Canon français : le banquet de la haine — 4 000 convives, une enquête, le ministre sort du silence

Par la rédaction de Le Dossier · 2026-05-07
Illustration: Canon français : le banquet de la haine — 4 000 convives, une enquête, le ministre sort du silence
© Illustration Le Dossier (IA)

4 000 convives, un banquet, des slogans qui tuent

La scène se passe à Caen, en plein centre-ville. Samedi 18 avril 2026. Près de 4 000 personnes — oui, vous avez bien lu — se rassemblent pour un banquet XXL. Organisateur : Le Canon français. L’affiche promettait « un moment de convivialité autour du patrimoine français ». La réalité ? Une orgie de propos haineux.

Un journaliste de France Inter est sur place. Il enregistre. Il témoigne. « Des participants ont tenu des propos ouvertement racistes, anti-musulmans, antisémites, sexistes », rapporte Ouest-France.

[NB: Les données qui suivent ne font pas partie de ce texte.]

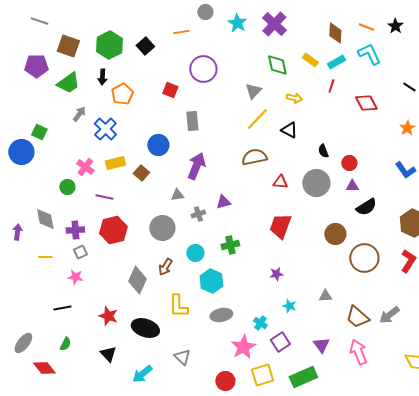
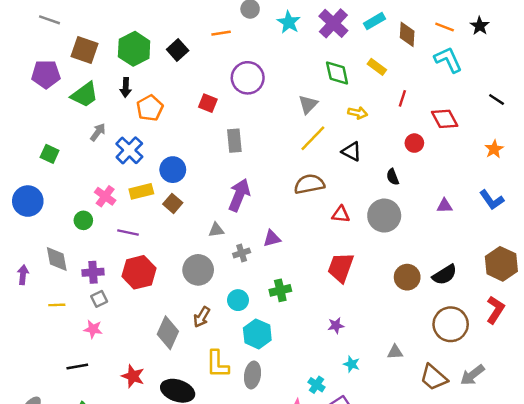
cyan rectangle: (336, 62) -> (375, 21), moved
blue circle: (158, 145) -> (173, 170), moved
blue circle: (21, 152) -> (28, 201), moved
red circle: (349, 163) -> (414, 143), moved
purple triangle: (352, 186) -> (445, 206), moved
black semicircle: (366, 207) -> (445, 275), moved
brown circle: (364, 258) -> (451, 324), moved
gray ellipse: (221, 315) -> (252, 375), moved, turned -70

Des slogans ? « La France aux Français », « Dehors les étrangers », « Les femmes à la maison ». Rien de nouveau sous le soleil de l’extrême droite — mais cette fois, c’était public, organisé, revendiqué.

Retenez ce détail : le Canon français se présente comme un « cercle de réflexion et d’action patriotique ». En réalité, c’est un groupe identitaire radical, proche de la mouvance dite « dissidente ». Ses militants ne cachent pas leur idéologie : « Nous voulons restaurer l’identité française, par tous les moyens nécessaires », écrivent-ils sur leurs réseaux.

Le banquet a duré plusieurs heures. De la musique, des discours, des toasts. Et des insultes. Une participante interrogée par France 3 lâche, sans filtre : « On en a marre de l’immigration, des mosquées, du wokisme. Ici, on est entre Français. » Une autre : « Les femmes doivent rester à leur place. » La suite est édifiante.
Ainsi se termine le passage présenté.